Students grab healthier options, and the Downtown Mall faces French paradox

Smoke in our eyes

A new Q joint started smoking last Friday. Vision Barbecue is pioneered by co-owners Mike Blevins and Gabi Barghachie, who came up with their “vision” for the restaurant while working together at Maya. These barbecue boys are on a mission to add their own take on authentic smoked meats and sides to the downtown restaurant scene. “We are using local wood and a match,” Barghachie says. “No chemical starters, no gas, no electric. Everything done the way it’s supposed to be done.” The menu offers meats by the pound, traditional sides with a spicy variation on pimento cheese, and Little Pig- and Big Hen-sized sandwiches for all appetites.
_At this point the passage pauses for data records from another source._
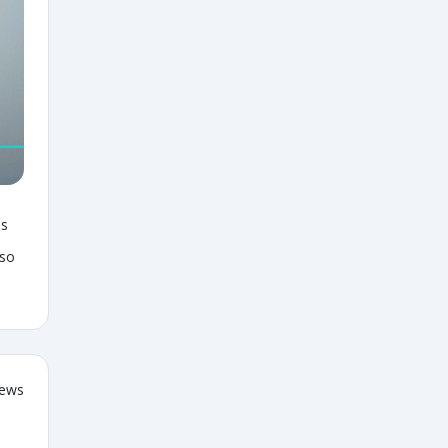
as
sso
iews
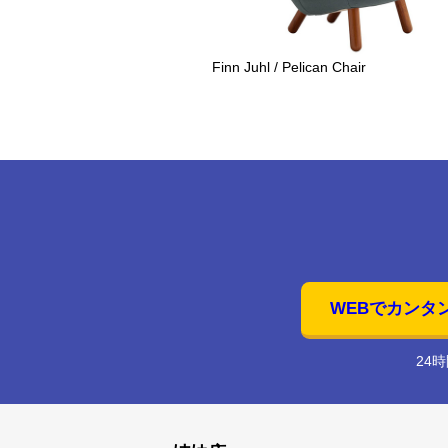
Finn Juhl / Pelican Chair
WEBでカンタ
24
Be sure to grab the wet naps when you pick up VB’s signature sammie, The Hot Mess, loaded with 10 ounces of brisket, pork, and chicken, and topped with pickled onions and jalapeño plus housemade cheese and pepper sauces. Vision Barbecue is located next to The Shebeen at 249 Ridge McIntire Rd., and is open Thursday through Monday.

Crammin’ the good stuff

While we can’t imagine students completely ditching Gusburgers, donuts, and Chinese food delivery, it’s exciting to see UVA’s commitment to healthy, sustainable eating through a new partner­ship with Harvest Table. A subsidiary of Aramark, Harvest Table specializes in bringing locally sourced, high-quality food to institutional dining. Throughout the fall semester, the company tested its “immersive culinary movement” with pop-ups inside Runk dining hall, before fully integrating to bring Hoos a fresh, eco-friendly alternative.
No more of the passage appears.